Support was The Legendary Shack Shakers, as kickass a rockabilly band as I’ve seen. I’ll definitely be trying to see them again. Full photo set.
curt kirkwood of the meat puppets. double door, 2011-11-11
Confession time, you guys: Sometimes I get the Meat Puppets confused with the Meatmen, the Marked Men, the Mustard Men and Mustard Plug. None of those bands have anything in common, though, don’t worry. There is no need for alarm. It’s just a name thing.

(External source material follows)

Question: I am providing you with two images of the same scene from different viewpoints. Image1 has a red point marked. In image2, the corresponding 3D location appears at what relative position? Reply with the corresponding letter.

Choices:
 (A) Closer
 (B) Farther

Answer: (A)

Anyway. When trying to tell people about the Meat Puppets, I always forget that they were sort of popular in the 90s (thank you, Nirvana), and I fall back on describing them as one of the “big” SST bands from back in the day, when SST signed weird hardcore bands and a handful of them got popular (for some punk rock version of popular) by mixing hardcore and something else. Black Flag went metal, Hüsker Dü went pop, the Minutemen went funk, and the Meat Puppets went country. But whatever, I love hardcore!Meat Puppets and alt.grunge!Meat Puppets and I’m not super wild about contemporary.country!Meat Puppets (which seems to be what they are doing now), but this was a good show. Those dudes can really fucking play, and they were having such a good time up there doing it. They played old songs and new songs and the Kirkwoods might be looking rough, but I like my people with some edges.

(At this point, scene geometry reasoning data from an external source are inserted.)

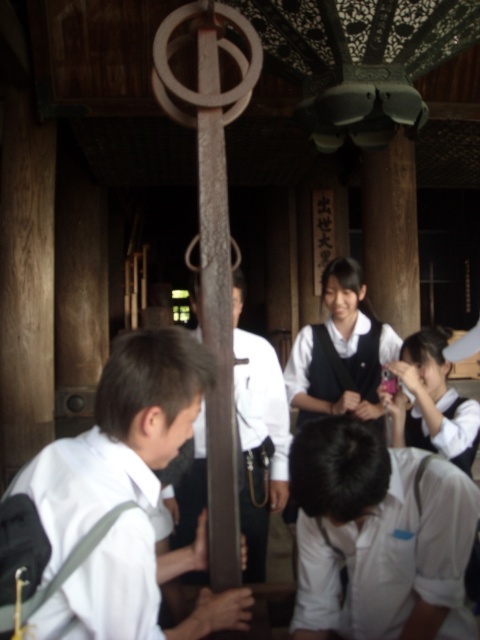 You are a photographer at the event and need to capture both the white matte uniform at lower right and the white fabric uniform at center in the same frame. Which uniform will appear larger in the photo?

The white fabric uniform at center will appear larger in the photo because it is taller than the white matte uniform at lower right.

You are a photographer standing at the entrance of the room. You need to capture a photo that includes both the white matte uniform at lower right and the white fabric uniform at center. Based on their positions, which uniform should you focus on first to ensure both are in frame?

The white matte uniform at lower right is to the right of the white fabric uniform at center. To capture both in frame, focus on the white fabric uniform at center first, then adjust to include the white matte uniform at lower right on the right side.

You are a photographer standing at the back of the scene. You want to take a photo of both the white matte uniform at lower center and the white matte uniform at lower right. Which uniform should you position closer to the camera to ensure both are fully visible in the frame?

You should position the white matte uniform at lower right closer to the camera because it is shorter than the white matte uniform at lower center, allowing both to fit within the frame without one being cut off.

Support was a local band called the Sweeps that I can’t really tell you much about (except for, “My name is Santiago, and that’s Bob.” The juxtaposition of those two names cracked me up) and a Belgian garage.grunge band called Black Box Revelation. I was not really in the mood to listen to drawn-out noise jams (which means I was also not in the mood that would’ve been most receptive to the Meat Puppets), but I thought these guys were worth checking out.

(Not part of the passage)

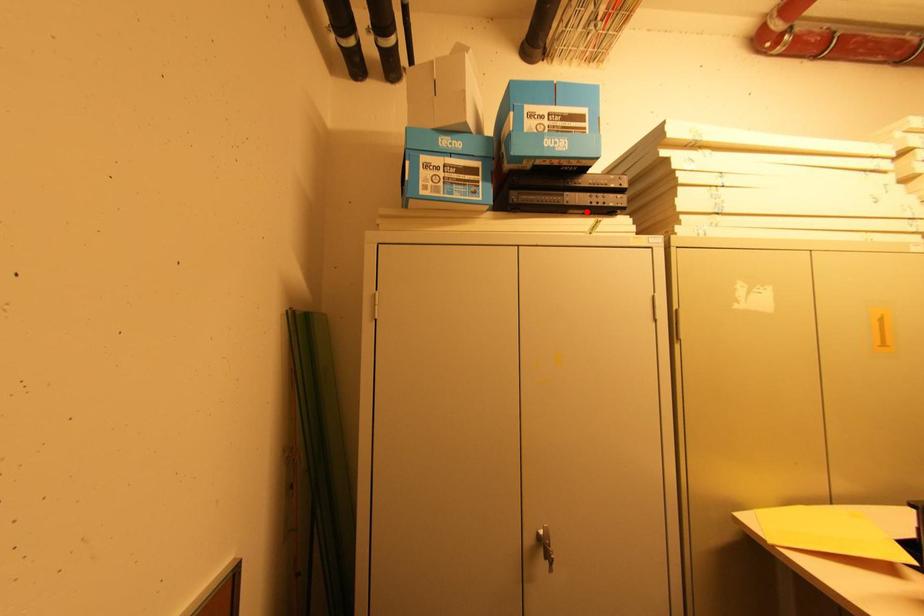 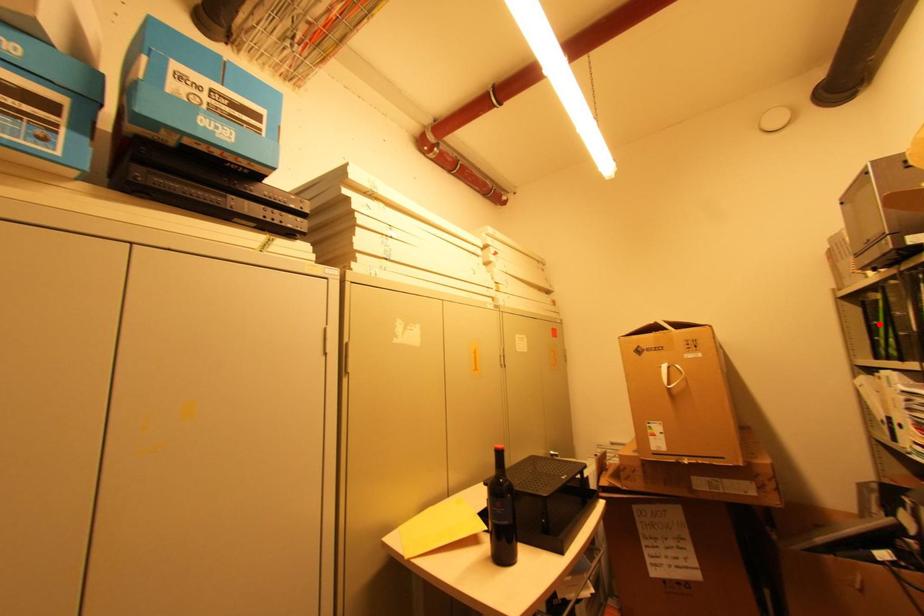 I am providing you with two images of the same scene from different viewpoints. A red point is marked on the first image and another point is marked on the second image. Does the point marked in image1 correspond to the same location as the one in image2?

The light was shit that night, and so the photos are terrible. They are here, nonetheless.
koffin kats @ reggie’s rock club, 2011-12-16
You guys know how I feel about Koffin Kats shows. Fantastic good times all around. They are hard as hell to photograph, but whatever. Let’s just look at more pictures.
vic victor zooooom. koffin kats @ reggie’s rock club, 2011-12-16
tracer bullet @ reggie’s rock club, 2011-12-16.
That’s Tracer Bullet, the band that drives me completely insane because I swear to god I know those guys from a different life. Which life? I have no idea. If you like your punk rock mixed up with the oldies station I listened to in Michigan (50s rock, early early r&b, motown, some soul), you should check them out. Also because Chris tends to take his clothes off. As you can see, he is a fan of Batman. I approve this message.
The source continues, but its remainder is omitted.